Work item
The answer must be every line below that contains the string "améliorer".

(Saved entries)
***
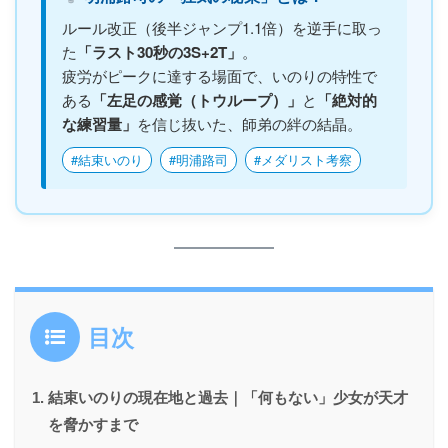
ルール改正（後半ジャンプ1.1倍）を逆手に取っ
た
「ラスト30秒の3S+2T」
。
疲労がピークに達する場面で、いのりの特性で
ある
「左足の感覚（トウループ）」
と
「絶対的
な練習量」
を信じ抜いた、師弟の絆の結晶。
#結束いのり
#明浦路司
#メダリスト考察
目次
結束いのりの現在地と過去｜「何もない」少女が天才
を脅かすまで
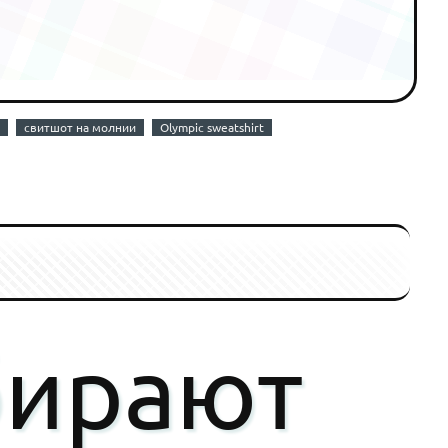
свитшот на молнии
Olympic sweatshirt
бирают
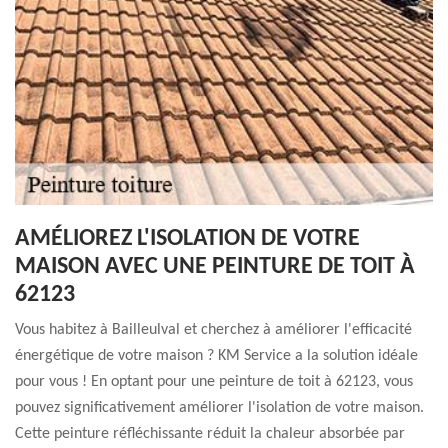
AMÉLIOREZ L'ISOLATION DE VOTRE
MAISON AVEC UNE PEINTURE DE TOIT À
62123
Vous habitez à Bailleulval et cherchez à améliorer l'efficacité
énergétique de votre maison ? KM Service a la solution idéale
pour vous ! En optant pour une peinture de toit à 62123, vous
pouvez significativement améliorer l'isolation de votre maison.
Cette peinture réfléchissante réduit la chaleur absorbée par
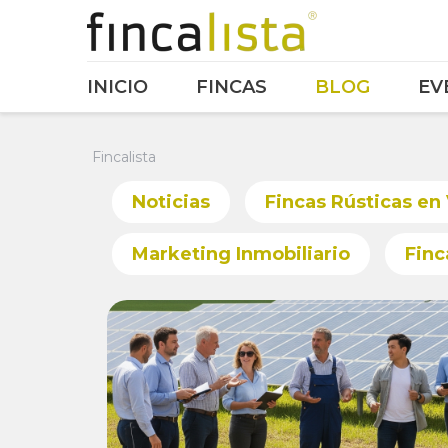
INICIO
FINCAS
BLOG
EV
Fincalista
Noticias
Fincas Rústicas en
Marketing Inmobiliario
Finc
***
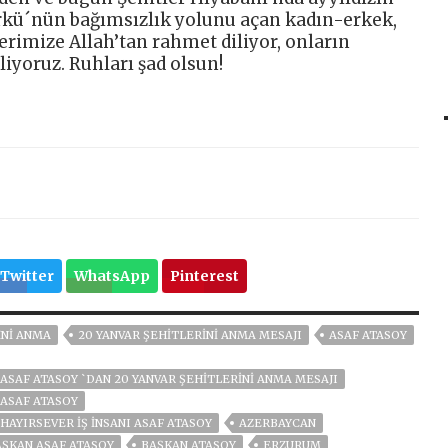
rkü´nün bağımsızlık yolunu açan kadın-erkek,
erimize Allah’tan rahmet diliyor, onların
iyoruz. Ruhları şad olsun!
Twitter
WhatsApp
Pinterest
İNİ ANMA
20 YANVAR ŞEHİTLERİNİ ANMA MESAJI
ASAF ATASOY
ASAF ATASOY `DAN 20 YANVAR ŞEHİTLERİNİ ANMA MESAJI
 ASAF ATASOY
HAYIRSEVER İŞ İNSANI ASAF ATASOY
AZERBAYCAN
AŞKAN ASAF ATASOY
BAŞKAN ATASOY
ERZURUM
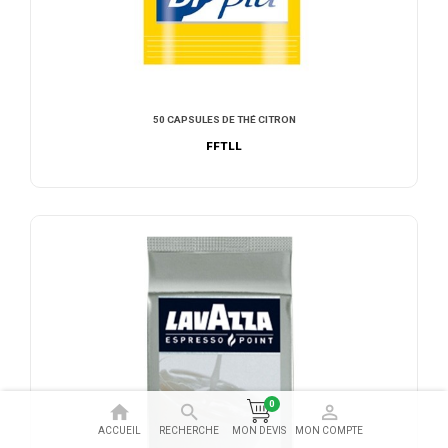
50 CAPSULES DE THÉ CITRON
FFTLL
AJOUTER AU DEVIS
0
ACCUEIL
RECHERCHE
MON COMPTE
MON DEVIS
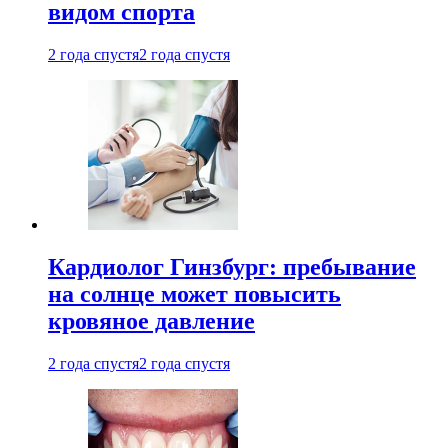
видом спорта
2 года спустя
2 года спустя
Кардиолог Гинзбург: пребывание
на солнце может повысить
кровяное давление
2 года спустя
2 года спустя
***
Answer for this exercise
Vous habitez à Bailleulval et cherchez à améliorer l'efficacité
pouvez significativement améliorer l'isolation de votre maison.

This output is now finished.